At the weekend, the UK was greeted by glorious, scorching hot sun.
While this may not sound that unusual – it is August, after all! – it was the first few days of sunshine we’d enjoyed for a long time. Almost the entire summer, in fact. Plus, it was a bank holiday – and we rarely enjoy hot bank holidays in this country!
So, as you can imagine, the second the sun peeked out from behind those fluffy August clouds, I ran to the kitchen to make ice cream to celebrate.
I hadn’t intended to make ice creams. After all, just a few days before, I had been snuggled up in my winter jumpers! So, I had to make do with what was in my fridge and freezer, and these were the result.
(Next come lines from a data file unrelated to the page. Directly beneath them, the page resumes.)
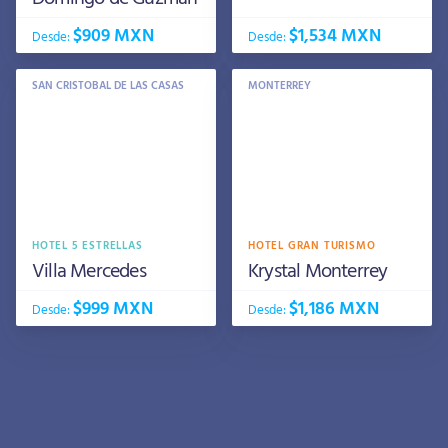
$909 MXN
$1,534 MXN
Desde:
Desde:
SAN CRISTOBAL DE LAS CASAS
MONTERREY
HOTEL 5 ESTRELLAS
HOTEL GRAN TURISMO
Villa Mercedes
Krystal Monterrey
$999 MXN
$1,186 MXN
Desde:
Desde: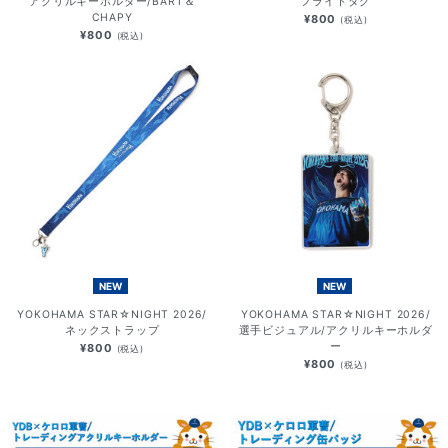
アクリルキーホルダー/BART＆
フライトタグ
CHAPY
¥800
(税込)
¥800
(税込)
NEW
NEW
YOKOHAMA STAR☆NIGHT 2026/
YOKOHAMA STAR☆NIGHT 2026/
ネックストラップ
選手ビジュアル/アクリルキーホルダ
ー
¥800
(税込)
¥800
(税込)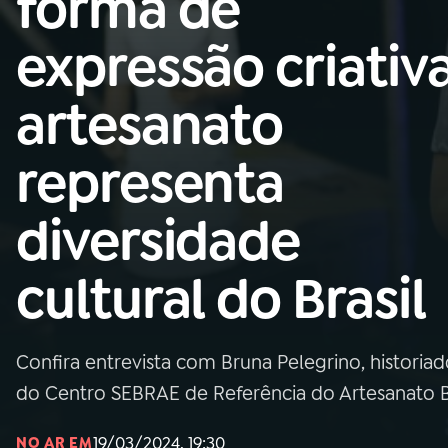
forma de
Nacional
expressão criativa
01
INÍCIO
artesanato
02
A RÁDIO
representa
03
PROGRAMAÇÃO
diversidade
04
PROGRAMAS
cultural do Brasil
05
PODCASTS
Confira entrevista com Bruna Pelegrino, histori
06
VIDEOCASTS
do Centro SEBRAE de Referência do Artesanato Br
19/03/2024, 19:30
NO AR EM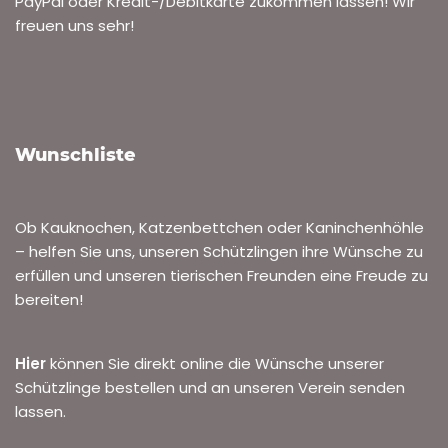
PayPal oder Kredit-/Debitkarte zukommen lassen! Wir
freuen uns sehr!
Wunschliste
Ob Kauknochen, Katzenbettchen oder Kaninchenhöhle
– helfen Sie uns, unseren Schützlingen ihre Wünsche zu
erfüllen und unseren tierischen Freunden eine Freude zu
bereiten!
Hier
können Sie direkt online die Wünsche unserer
Schützlinge bestellen und an unseren Verein senden
lassen.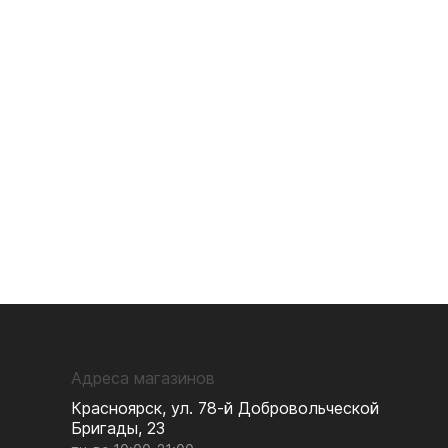
Адреса магазинов
Красноярск, ул. 78-й Добровольческой
Бригады, 23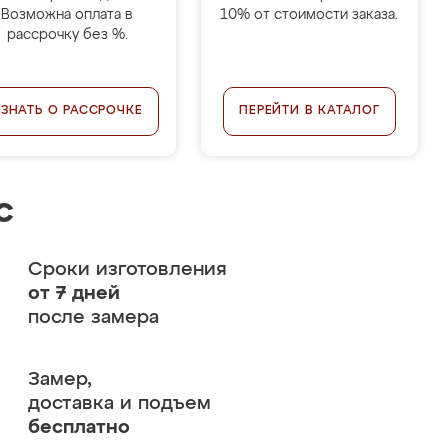
Возможна оплата в
10% от стоимости заказа.
рассрочку без %.
УЗНАТЬ О РАССРОЧКЕ
ПЕРЕЙТИ В КАТАЛОГ
с
Сроки изготовления
от 7 дней
после замера
Замер,
доставка и подъем
бесплатно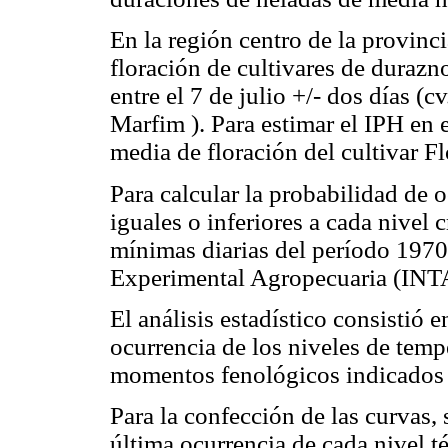
En la región centro de la provinc
floración de cultivares de durazn
entre el 7 de julio +/- dos días (
Marfim ). Para estimar el IPH en e
media de floración del cultivar Fl
Para calcular la probabilidad de 
iguales o inferiores a cada nivel c
mínimas diarias del período 1970
Experimental Agropecuaria (INTA
El análisis estadístico consistió 
ocurrencia de los niveles de temp
momentos fenológicos indicados
Para la confección de las curvas,
última ocurrencia de cada nivel t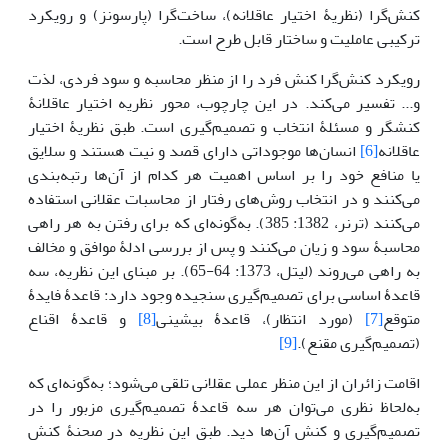
کنش‌گرا (نظریۀ اختیار عاقلانه)، ساخت‌گرا (پارسونز) و رویکرد
ترکیبی عاملیت و ساختار قابل طرح است.
رویکرد کنش‌گرا کنش فرد را از منظر محاسبه و سود فردی، لذت
و... تفسیر می‌کند. در این چارچوب، محور نظریه اختیار عاقلانۀ
کنشگر و مسئلۀ انتخاب و تصمیم‌گیری است. طبق نظریۀ اختیار
عاقلانه
[6]
انسان‌ها موجوداتی دارای قصد و نیت هستند و سلایق
یا منافع خود را بر اساس اهمیت هر کدام از آن‌ها رتبه‌بندی
می‌کنند و در انتخاب روش‌های رفتار از محاسبات عقلانی استفاده
می‌کنند (ترنر، 1382: 385). به‌گونه‌ای که برای رفتن به هر راهی
محاسبۀ سود و زیان می‌کنند و پس از بررسی ادلۀ موافق و مخالف
به راهی می‌روند (لیتل، 1373: 64-65). بر مبنای این نظریه، سه
قاعدۀ اساسی برای تصمیم‌گیری سنجیده وجود دارد: قاعدۀ فایدۀ
متوقع
[7]
(مورد انتظار)، قاعدۀ بیشینی
[8]
و قاعدۀ اقناع
(تصمیم‌گیری مقنع).
[9]
اقامت زائران از این منظر عملی عقلانی تلقی می‌شود؛ به‌گونه‌ای که
به‌لحاظ نظری می‌توان هر سه قاعدۀ تصمیم‌گیری مزبور را در
تصمیم‌گیری و کنش آن‌ها دید. طبق این نظریه در صحنۀ کنش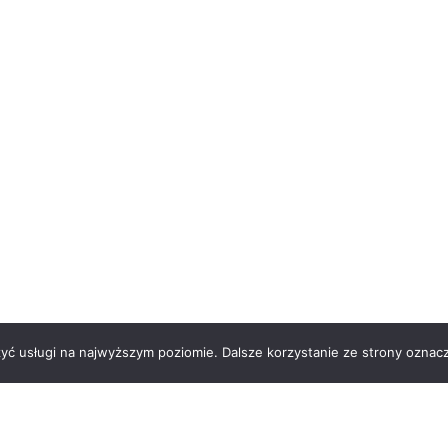
zyć usługi na najwyższym poziomie. Dalsze korzystanie ze strony oznacz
Delicious, simple Mango & Lime Ice Creams.
These ice creams are beautifully simple to make, and most of you will have everything to hand (or at least in your food cupboard!) already.
All you need is cashews, coconut milk, mango, lime and your sweetener of choice and you’re ready to go! I also added a teeny sprinkling of turmeric to these for the anti-inflammatory goodness, as well as the beautiful colouring. However, you can omit if you like! It doesn’t affect the taste, and you’re still left with delicious, dairy-free mango ice cream goodness in just minutes.
These ice creams are also perfect for those sweet-toothed toddlers who are hungry every few minutes and who are never quite satisfied with snacks of vegetable sticks or fruit. Great for tricking them into thinking they’ve got something slightly more sinful than they really do!
If you can’t possibly wait, then these ice creams can be eaten straight from the blender. However, if you have a teensy bit of patience, then wait your time and enjoy them in ice cream moulds.
I always love to eat ice cream in lolly or popsicle form because it feels that bit much more fun, and appeals to my inner child!
Do you have a favourite ice cream recipe? Share it with me below!
Mango, White Chocolate & Lime Ice Creams
- Makes ten small ice creams –
- 3 cups ripe mango, chopped (use frozen mango if you want to eat immediately)
- 1 tin full-fat coconut milk
- Large handful cashews, soaked in water 4-6 hours
- 3 tbsp dairy-free yoghurt (I used Alpro)
- 3 tbsp maple syrup
- Juice and zest one lime
- 2 tsp – 1 tbsp Alchemy SuperBlends Energy Elixir (optional)
- 1 tsp agar agar powder (optional, but keeps it creamy!)
- Pinch Lucy Bee turmeric (optional)
- To serve: 1/4 cup melted white chocolate (vegan if desired)
- Place your ingredients into a high-powered blender and blitz until totally smooth and creamy. Taste and adjust sweetness / mango flavour as desired.
- Churn according to your ice cream maker’s instructions, and eat immediately. OR spoon straight into silicone ice cream moulds and freeze overnight.
- Remove from the freezer five minutes or so before eating, pop from the moulds and drizzle with melted white chocolate. Enjoy!